Lines to return, exactly: from the line with "Study provides a" to the line with "it… internally as" in the entries below, both included.

Segment Open

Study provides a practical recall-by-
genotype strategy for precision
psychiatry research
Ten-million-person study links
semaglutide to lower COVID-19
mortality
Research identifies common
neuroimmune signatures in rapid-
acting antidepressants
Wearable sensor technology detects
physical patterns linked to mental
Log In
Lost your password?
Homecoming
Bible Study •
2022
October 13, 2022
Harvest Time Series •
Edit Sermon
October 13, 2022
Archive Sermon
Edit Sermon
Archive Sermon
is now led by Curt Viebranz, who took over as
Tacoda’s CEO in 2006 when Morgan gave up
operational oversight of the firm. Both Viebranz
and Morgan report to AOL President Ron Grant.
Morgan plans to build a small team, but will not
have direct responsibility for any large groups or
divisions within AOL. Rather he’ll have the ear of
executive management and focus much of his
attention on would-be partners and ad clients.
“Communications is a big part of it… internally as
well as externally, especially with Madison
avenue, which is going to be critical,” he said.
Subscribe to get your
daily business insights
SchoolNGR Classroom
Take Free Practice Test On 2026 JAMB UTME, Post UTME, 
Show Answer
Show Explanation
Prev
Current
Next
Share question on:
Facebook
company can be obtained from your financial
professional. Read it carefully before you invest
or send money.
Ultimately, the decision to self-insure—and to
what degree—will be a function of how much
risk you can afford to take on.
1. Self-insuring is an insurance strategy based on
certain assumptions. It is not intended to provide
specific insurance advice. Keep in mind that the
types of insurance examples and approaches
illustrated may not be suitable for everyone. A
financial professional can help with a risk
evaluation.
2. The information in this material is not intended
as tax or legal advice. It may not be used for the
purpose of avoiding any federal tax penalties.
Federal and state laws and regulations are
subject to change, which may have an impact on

Segment Closed
Segment Open

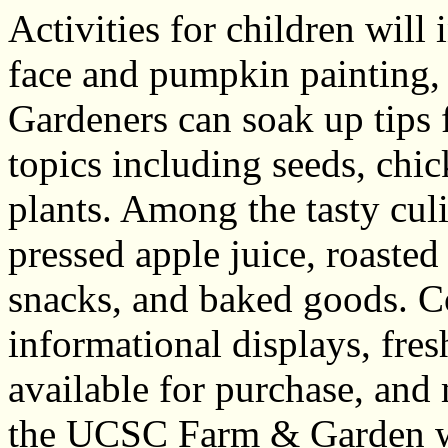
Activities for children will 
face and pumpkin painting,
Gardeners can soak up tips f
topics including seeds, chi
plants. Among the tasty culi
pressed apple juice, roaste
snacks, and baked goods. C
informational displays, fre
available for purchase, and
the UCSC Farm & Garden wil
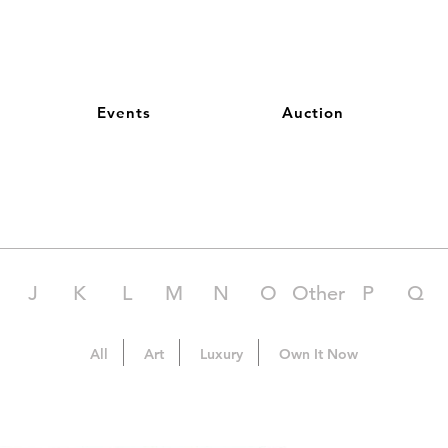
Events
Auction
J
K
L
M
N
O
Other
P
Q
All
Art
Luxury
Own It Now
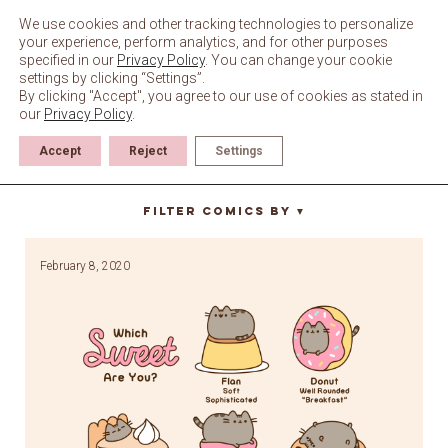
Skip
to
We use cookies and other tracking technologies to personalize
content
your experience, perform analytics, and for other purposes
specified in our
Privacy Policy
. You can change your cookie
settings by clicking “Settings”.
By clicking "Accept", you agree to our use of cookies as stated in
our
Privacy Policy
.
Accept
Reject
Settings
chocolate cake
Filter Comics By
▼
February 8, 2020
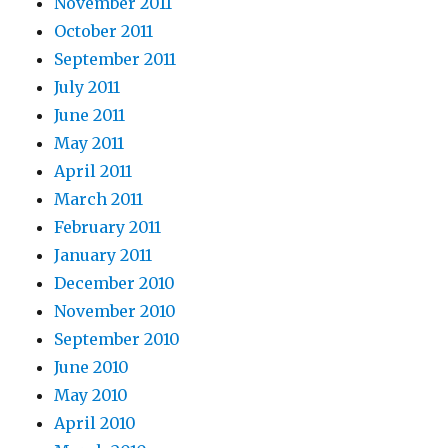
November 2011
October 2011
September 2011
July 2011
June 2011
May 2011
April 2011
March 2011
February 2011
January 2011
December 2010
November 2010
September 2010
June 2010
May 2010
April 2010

Segment Closed

TASK RESULT:
Study provides a practical recall-by-
genotype strategy for precision
psychiatry research
Ten-million-person study links
semaglutide to lower COVID-19
mortality
Research identifies common
neuroimmune signatures in rapid-
acting antidepressants
Wearable sensor technology detects
physical patterns linked to mental
Log In
Lost your password?
Homecoming
Bible Study •
2022
October 13, 2022
Harvest Time Series •
Edit Sermon
October 13, 2022
Archive Sermon
Edit Sermon
Archive Sermon
is now led by Curt Viebranz, who took over as
Tacoda’s CEO in 2006 when Morgan gave up
operational oversight of the firm. Both Viebranz
and Morgan report to AOL President Ron Grant.
Morgan plans to build a small team, but will not
have direct responsibility for any large groups or
divisions within AOL. Rather he’ll have the ear of
executive management and focus much of his
attention on would-be partners and ad clients.
“Communications is a big part of it… internally as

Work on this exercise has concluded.